AIS data suggests that the entire STS operation took around 24 hours to complete, after which the Yun Zhou 9 set course to sail around Shandong peninsula and return to Bohai Bay.
Imagery and AIS data reveals that after this STS transfer on September 9, the Yun Zhou 9 arrived at the port of Caofeidian, Hebei, to offload its cargo at a general terminal owned and operated by Tangshan Caofeidian Steel Logistics Co Ltd (唐山曹妃甸钢铁物流有限公司), a subsidiary of HBIS Group International Logistic Company (河钢集团国际物流有限公司) and ultimately owned by HBIS Group Co Ltd (河钢集团有限公司) – a Chinese State-Owned Enterprise and one of the largest steel producers in the world.
Open source and high-resolution imagery of this terminal shows it is used to handle coal and other bulk commodities. In 2014, Tangshan Caofeidian Steel Logistics registered to the Department of Natural Resources of Hebei Province the use of sea around the current terminal location. The first phase of the terminal was completed in 2016. The general terminal – which required an estimated total investment of 1.5 billion RMB – includes new 50,000-ton and 20,000-ton berths, as well as supporting facilities, adding 10.49 million tons of annual cargo throughput capacity to the Tangshan port area. There is no evidence to suggest Tangshan Caofeidian Steel Logistics or its parent companies had any knowledge of the illicit origin of the cargo onboard the Yun Zhou 9.
Mystery of the Yun Zhou 9
Built in 2009 by a Chinese shipyard, the Yun Zhou 9 was delivered to a company named Weihai Senior Master Shipping (威海老船长航运有限公司) in October that year. Based out of a room in Huancui District in the city of Weihai, the company shared an office with the similarly named Senior Master International Ship Management (威海老船长国际船舶管理有限责任公司), itself owned by the director of Weihai Senior Master Shipping. This company had for years operated a vessel named the Surplus Ocean 1, a now-broken up bulk carrier but once regular visitor to North Korean waters, indicating its owners had a long-running trading relationship with the country.
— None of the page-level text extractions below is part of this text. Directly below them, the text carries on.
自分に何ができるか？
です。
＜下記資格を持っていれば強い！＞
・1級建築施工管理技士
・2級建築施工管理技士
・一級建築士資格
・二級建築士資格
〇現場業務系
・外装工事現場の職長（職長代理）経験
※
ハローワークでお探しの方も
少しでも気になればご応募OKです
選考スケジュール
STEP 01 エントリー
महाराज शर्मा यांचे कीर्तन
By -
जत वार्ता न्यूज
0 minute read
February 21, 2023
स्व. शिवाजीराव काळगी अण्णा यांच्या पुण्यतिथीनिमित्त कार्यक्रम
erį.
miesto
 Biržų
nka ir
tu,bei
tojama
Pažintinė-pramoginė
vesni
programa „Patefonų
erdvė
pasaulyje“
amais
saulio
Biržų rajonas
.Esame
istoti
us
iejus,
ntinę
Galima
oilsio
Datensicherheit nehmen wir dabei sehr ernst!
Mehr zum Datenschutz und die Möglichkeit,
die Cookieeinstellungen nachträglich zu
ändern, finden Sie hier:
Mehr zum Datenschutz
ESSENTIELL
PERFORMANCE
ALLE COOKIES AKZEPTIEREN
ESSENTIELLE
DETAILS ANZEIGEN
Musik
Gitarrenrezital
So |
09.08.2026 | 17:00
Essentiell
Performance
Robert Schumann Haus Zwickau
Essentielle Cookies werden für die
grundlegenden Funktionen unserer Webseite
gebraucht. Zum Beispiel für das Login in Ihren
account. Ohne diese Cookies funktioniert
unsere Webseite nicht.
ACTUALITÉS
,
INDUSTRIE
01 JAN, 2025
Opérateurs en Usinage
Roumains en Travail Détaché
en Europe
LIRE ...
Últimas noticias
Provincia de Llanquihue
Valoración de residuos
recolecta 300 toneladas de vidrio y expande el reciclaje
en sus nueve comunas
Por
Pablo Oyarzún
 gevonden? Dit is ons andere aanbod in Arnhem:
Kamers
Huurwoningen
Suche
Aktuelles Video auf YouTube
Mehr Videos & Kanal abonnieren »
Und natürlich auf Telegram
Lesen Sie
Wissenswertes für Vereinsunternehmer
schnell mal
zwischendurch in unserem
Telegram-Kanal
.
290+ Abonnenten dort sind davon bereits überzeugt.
However, while this might usually help explain the sanctions-busting trip of the Yun Zhou 9 in August 2019, records from the Qingdao Maritime Court show the ship was seized at some point in 2018. Then named the Lao Chuan Zhang 717 (老船长717轮), the ship was auctioned on November 14, 2018, and purchased by an undisclosed buyer for 33,888,000 RMB ($4.78 million). The buyer then renamed the vessel and flagged it to China. Despite this, the International Maritime Organization’s public database holds no record of the ship’s owner.
Ten days later, on November 24 the Yun Zhou 9 set sail from Dalian to Chengshan township, Rongcheng, Shandong province. In fact, since January 2019, the ship has been active in domestic coastal trade, transiting between ports in Bohai Bay and those on the Chinese eastern coast as far down as Zhejiang province.
However, while port call records for Hebei’s Maritime Safety Agency show the ship calling at ports in that province throughout 2019 under the name Yun Zhou 9, the identity of her new owners and those responsible for importing North Korean coal in violation of UN Security Council resolutions remains a mystery.
While Pyongyang may have temporarily recalled its fleet as a result of the pandemic sweeping the globe, as the crisis subsides North Korea’s smuggling operations will once again rely on vessels like the Yun Zhou 9 to deliver sanctioned commodities to China and further afield.
This investigation was conducted by Project Sandstone — a RUSI initiative to systematically analyze and expose North Korean proliferation and illicit shipping networks.